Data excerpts
# # # # #

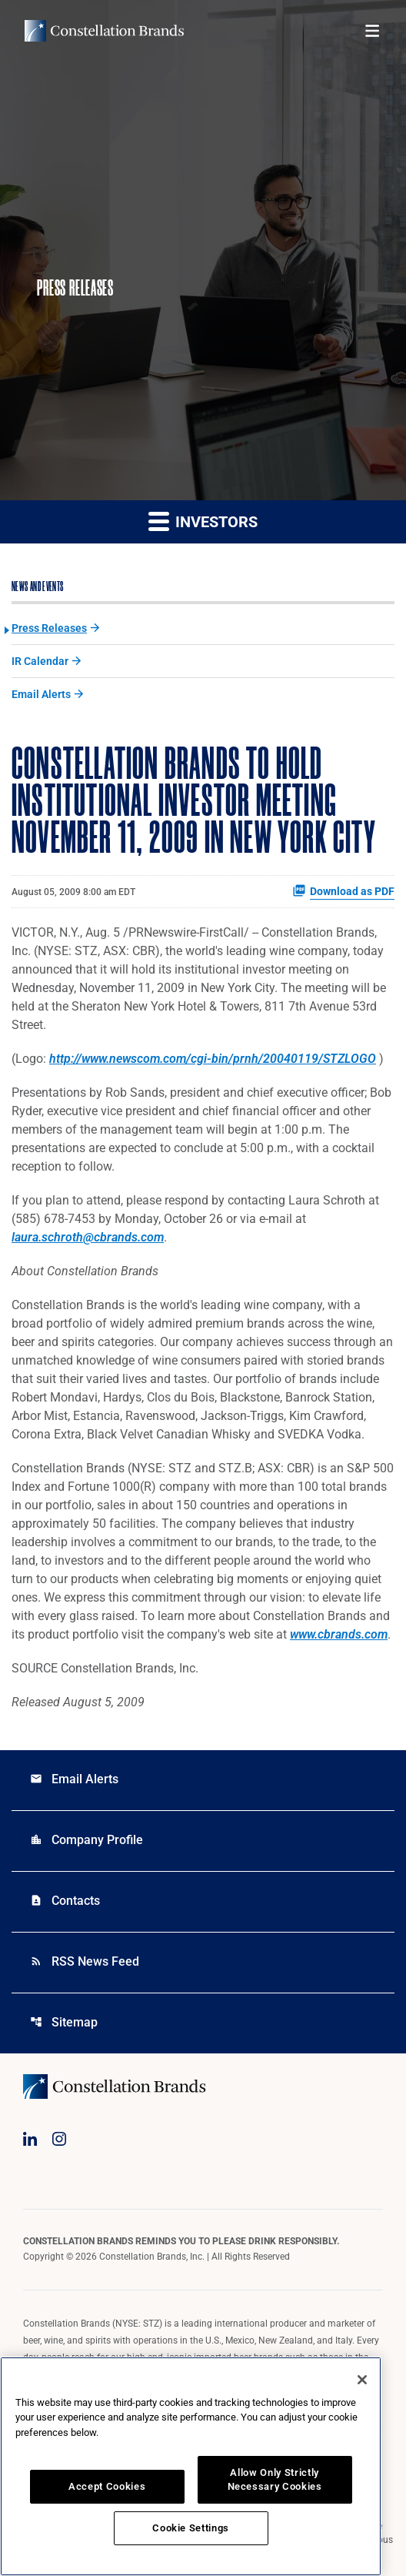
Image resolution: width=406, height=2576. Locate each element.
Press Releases (49, 628)
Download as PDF (343, 890)
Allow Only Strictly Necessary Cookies (275, 2479)
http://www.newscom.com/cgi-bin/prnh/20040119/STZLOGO (212, 1058)
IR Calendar (40, 661)
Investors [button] (203, 520)
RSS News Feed (84, 1961)
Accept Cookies (106, 2486)
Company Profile (86, 1840)
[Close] (362, 2380)
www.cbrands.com (339, 1634)
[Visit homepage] (104, 31)
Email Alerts (41, 694)
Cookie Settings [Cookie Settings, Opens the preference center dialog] (190, 2528)
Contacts (65, 1900)
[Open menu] (372, 31)
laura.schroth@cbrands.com (88, 1237)
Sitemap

# # # # #

Write out each line above that contains the word "Cookies".

* [Task response]:
Allow Only Strictly Necessary Cookies (275, 2479)
Accept Cookies (106, 2486)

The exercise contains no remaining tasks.